Copy the records. Keep every line exactly as it is.

*** Opening Extracted data ***

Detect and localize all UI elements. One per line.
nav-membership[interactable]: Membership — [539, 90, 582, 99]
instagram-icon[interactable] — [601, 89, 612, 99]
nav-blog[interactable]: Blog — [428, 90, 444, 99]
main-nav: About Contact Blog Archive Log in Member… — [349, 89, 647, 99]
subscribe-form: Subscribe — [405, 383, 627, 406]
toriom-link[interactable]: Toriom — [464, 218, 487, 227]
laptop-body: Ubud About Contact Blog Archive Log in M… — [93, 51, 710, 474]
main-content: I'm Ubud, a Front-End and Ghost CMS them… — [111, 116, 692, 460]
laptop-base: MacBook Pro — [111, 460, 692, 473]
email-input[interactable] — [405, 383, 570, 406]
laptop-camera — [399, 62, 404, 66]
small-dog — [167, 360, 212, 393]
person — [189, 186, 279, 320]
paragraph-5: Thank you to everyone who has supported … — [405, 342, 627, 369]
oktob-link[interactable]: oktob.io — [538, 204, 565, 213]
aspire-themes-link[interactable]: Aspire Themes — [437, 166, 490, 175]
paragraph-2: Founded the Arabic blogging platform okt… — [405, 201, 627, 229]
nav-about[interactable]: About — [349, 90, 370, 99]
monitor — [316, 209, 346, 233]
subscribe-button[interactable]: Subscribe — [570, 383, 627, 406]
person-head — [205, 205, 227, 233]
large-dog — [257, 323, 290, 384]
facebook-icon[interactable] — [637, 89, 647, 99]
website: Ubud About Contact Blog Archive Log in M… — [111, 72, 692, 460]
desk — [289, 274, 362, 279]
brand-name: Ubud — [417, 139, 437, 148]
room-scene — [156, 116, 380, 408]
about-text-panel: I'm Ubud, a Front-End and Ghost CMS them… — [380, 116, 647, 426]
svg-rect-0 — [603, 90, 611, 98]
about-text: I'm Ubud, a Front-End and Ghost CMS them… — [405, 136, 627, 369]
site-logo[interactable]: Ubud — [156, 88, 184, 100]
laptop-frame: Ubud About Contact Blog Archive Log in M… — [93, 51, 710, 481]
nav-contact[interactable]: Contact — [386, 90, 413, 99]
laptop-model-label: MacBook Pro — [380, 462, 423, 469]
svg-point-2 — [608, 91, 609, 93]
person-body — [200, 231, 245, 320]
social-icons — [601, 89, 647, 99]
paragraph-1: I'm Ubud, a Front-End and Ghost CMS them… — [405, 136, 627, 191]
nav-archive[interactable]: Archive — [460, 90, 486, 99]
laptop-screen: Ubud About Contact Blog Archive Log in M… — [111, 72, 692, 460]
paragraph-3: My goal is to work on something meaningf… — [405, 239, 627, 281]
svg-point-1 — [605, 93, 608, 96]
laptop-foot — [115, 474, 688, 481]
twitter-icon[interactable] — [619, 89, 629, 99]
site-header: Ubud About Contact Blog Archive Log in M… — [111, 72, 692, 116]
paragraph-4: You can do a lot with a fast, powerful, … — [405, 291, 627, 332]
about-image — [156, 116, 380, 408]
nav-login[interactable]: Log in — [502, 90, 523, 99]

*** Closing Extracted data ***

▶ [Result for this exercise]
Detect and localize all UI elements. One per line.
nav-membership[interactable]: Membership — [539, 90, 582, 99]
instagram-icon[interactable] — [601, 89, 612, 99]
nav-blog[interactable]: Blog — [428, 90, 444, 99]
main-nav: About Contact Blog Archive Log in Member… — [349, 89, 647, 99]
subscribe-form: Subscribe — [405, 383, 627, 406]
toriom-link[interactable]: Toriom — [464, 218, 487, 227]
laptop-body: Ubud About Contact Blog Archive Log in M… — [93, 51, 710, 474]
main-content: I'm Ubud, a Front-End and Ghost CMS them… — [111, 116, 692, 460]
laptop-base: MacBook Pro — [111, 460, 692, 473]
email-input[interactable] — [405, 383, 570, 406]
laptop-camera — [399, 62, 404, 66]
small-dog — [167, 360, 212, 393]
person — [189, 186, 279, 320]
paragraph-5: Thank you to everyone who has supported … — [405, 342, 627, 369]
oktob-link[interactable]: oktob.io — [538, 204, 565, 213]
aspire-themes-link[interactable]: Aspire Themes — [437, 166, 490, 175]
paragraph-2: Founded the Arabic blogging platform okt… — [405, 201, 627, 229]
nav-about[interactable]: About — [349, 90, 370, 99]
monitor — [316, 209, 346, 233]
subscribe-button[interactable]: Subscribe — [570, 383, 627, 406]
person-head — [205, 205, 227, 233]
large-dog — [257, 323, 290, 384]
facebook-icon[interactable] — [637, 89, 647, 99]
website: Ubud About Contact Blog Archive Log in M… — [111, 72, 692, 460]
desk — [289, 274, 362, 279]
brand-name: Ubud — [417, 139, 437, 148]
room-scene — [156, 116, 380, 408]
about-text-panel: I'm Ubud, a Front-End and Ghost CMS them… — [380, 116, 647, 426]
svg-rect-0 — [603, 90, 611, 98]
about-text: I'm Ubud, a Front-End and Ghost CMS them… — [405, 136, 627, 369]
site-logo[interactable]: Ubud — [156, 88, 184, 100]
laptop-frame: Ubud About Contact Blog Archive Log in M… — [93, 51, 710, 481]
nav-contact[interactable]: Contact — [386, 90, 413, 99]
laptop-model-label: MacBook Pro — [380, 462, 423, 469]
svg-point-2 — [608, 91, 609, 93]
person-body — [200, 231, 245, 320]
social-icons — [601, 89, 647, 99]
paragraph-1: I'm Ubud, a Front-End and Ghost CMS them… — [405, 136, 627, 191]
nav-archive[interactable]: Archive — [460, 90, 486, 99]
laptop-screen: Ubud About Contact Blog Archive Log in M… — [111, 72, 692, 460]
paragraph-3: My goal is to work on something meaningf… — [405, 239, 627, 281]
svg-point-1 — [605, 93, 608, 96]
laptop-foot — [115, 474, 688, 481]
twitter-icon[interactable] — [619, 89, 629, 99]
site-header: Ubud About Contact Blog Archive Log in M… — [111, 72, 692, 116]
paragraph-4: You can do a lot with a fast, powerful, … — [405, 291, 627, 332]
about-image — [156, 116, 380, 408]
nav-login[interactable]: Log in — [502, 90, 523, 99]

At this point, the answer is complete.